PROBLEM DETAILS -
Starting with the line that contains "Priv.-Doz. Dr. med." and stopping after the line that contains "наркоманию?", copy the entries below exactly. Include nothing else.
::::
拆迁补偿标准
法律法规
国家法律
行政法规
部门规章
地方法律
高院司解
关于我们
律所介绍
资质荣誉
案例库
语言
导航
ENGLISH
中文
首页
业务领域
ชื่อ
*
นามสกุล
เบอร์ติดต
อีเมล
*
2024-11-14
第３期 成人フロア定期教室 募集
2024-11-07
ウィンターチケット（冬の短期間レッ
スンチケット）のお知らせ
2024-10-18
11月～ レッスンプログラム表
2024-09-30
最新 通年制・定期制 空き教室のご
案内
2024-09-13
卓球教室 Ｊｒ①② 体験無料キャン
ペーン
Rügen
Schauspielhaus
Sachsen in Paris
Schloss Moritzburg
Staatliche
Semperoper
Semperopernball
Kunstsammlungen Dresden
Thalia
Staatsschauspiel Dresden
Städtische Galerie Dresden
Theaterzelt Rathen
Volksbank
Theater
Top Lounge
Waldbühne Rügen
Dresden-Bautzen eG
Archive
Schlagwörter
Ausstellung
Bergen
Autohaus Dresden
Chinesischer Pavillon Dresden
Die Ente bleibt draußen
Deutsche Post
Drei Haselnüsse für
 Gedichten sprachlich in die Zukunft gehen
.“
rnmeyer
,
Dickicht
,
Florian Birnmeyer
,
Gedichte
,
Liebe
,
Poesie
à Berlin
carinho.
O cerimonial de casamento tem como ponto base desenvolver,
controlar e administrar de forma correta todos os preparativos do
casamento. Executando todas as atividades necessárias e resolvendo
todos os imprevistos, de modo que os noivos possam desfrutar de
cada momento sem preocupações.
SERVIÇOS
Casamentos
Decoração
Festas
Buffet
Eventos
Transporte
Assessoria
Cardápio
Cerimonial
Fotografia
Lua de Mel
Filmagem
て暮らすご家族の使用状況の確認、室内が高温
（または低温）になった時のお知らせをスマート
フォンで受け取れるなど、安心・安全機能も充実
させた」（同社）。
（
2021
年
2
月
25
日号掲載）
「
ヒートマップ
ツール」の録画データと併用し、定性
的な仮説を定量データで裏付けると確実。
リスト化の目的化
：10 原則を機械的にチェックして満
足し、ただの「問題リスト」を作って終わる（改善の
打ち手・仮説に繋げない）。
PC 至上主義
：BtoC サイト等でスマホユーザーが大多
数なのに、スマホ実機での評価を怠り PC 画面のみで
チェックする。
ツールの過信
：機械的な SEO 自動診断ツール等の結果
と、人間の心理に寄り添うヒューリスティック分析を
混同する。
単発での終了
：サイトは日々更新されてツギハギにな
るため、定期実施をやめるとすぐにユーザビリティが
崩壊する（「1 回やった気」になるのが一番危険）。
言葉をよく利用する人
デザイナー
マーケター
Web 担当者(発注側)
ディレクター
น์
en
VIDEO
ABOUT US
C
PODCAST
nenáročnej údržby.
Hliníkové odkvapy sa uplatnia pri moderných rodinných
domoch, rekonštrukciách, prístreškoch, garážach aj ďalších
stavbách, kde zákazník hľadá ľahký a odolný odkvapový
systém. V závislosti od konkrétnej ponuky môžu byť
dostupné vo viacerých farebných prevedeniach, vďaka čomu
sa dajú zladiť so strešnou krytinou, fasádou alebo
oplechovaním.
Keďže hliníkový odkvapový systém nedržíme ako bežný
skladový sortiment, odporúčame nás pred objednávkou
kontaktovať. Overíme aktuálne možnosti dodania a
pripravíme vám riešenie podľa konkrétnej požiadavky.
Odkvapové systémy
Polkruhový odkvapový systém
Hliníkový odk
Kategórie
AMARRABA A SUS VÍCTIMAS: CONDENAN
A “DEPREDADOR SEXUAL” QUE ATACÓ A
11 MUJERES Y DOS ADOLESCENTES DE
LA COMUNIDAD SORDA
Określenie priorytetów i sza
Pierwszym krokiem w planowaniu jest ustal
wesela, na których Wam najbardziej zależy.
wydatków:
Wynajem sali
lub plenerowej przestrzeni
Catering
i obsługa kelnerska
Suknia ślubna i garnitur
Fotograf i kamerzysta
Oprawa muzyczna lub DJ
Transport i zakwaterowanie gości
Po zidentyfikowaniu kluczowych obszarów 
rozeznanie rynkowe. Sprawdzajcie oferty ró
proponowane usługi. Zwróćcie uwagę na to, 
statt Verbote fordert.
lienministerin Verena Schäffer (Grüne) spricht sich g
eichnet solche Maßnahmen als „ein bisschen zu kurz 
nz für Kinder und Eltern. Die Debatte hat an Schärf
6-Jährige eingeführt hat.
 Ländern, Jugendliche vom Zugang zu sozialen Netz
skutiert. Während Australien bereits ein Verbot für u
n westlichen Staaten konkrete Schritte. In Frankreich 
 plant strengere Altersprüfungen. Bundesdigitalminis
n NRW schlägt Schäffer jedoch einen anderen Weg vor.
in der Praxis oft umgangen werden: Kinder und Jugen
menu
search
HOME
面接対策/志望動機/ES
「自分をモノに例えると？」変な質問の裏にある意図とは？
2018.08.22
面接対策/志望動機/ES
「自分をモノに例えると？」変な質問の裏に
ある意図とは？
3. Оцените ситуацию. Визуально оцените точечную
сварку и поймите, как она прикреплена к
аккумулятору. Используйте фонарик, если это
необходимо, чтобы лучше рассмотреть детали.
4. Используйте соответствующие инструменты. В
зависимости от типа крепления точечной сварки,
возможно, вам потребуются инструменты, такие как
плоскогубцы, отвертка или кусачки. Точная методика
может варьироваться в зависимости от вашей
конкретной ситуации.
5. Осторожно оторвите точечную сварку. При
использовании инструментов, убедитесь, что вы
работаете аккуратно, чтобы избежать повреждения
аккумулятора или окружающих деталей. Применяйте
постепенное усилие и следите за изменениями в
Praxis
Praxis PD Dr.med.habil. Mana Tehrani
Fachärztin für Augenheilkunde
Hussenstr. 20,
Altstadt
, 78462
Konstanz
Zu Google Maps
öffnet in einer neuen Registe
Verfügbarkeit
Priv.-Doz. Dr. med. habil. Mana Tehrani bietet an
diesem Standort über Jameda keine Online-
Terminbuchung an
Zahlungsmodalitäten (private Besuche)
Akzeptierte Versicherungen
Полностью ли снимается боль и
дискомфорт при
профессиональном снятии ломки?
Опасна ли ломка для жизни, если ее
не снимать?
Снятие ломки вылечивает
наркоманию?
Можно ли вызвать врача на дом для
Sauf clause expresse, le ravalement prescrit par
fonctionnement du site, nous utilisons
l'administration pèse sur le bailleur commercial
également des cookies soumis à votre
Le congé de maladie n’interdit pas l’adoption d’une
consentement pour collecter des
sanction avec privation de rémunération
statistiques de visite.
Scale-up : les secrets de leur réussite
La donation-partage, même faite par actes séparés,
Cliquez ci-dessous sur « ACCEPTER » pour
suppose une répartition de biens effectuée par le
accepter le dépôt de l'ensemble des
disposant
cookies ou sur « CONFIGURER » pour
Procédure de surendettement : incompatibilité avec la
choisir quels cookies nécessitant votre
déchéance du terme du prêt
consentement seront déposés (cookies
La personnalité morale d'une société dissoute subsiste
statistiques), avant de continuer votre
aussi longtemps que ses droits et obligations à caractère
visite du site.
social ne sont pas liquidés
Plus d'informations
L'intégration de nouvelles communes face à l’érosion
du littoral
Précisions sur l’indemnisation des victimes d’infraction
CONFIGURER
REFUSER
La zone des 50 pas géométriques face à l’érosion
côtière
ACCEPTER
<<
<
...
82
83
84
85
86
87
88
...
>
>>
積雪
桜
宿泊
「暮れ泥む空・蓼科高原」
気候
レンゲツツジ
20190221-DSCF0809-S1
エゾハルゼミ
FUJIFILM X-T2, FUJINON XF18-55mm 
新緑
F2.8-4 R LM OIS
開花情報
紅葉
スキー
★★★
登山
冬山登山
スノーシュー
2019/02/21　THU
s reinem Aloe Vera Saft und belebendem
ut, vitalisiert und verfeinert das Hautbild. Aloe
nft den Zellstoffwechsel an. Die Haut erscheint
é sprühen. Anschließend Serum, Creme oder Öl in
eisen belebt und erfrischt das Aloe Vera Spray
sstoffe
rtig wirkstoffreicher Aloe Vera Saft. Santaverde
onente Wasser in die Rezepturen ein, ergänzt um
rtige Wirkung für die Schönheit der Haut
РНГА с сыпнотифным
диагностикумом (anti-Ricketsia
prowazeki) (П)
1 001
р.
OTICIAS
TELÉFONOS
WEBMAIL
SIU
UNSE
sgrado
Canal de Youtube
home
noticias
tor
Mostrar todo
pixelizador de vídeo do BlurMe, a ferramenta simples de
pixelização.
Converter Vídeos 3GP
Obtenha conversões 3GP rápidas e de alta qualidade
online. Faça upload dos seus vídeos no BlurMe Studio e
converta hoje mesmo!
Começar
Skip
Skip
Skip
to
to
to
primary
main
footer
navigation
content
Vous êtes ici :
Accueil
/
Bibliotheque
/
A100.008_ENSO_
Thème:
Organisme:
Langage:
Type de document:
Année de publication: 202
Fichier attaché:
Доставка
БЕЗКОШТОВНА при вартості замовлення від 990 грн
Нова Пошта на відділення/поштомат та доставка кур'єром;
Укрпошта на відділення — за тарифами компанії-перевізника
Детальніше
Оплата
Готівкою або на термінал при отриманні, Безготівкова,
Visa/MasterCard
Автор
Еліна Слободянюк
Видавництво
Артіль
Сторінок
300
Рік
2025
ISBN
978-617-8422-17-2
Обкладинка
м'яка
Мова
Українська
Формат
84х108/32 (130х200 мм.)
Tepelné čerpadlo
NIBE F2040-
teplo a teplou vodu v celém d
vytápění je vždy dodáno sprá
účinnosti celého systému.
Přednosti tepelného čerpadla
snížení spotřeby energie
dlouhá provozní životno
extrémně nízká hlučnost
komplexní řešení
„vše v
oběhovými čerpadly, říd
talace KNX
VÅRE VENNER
::::
SOLUTION TO THE PROBLEM -
Priv.-Doz. Dr. med. habil. Mana Tehrani bietet an
diesem Standort über Jameda keine Online-
Terminbuchung an
Zahlungsmodalitäten (private Besuche)
Akzeptierte Versicherungen
Полностью ли снимается боль и
дискомфорт при
профессиональном снятии ломки?
Опасна ли ломка для жизни, если ее
не снимать?
Снятие ломки вылечивает
наркоманию?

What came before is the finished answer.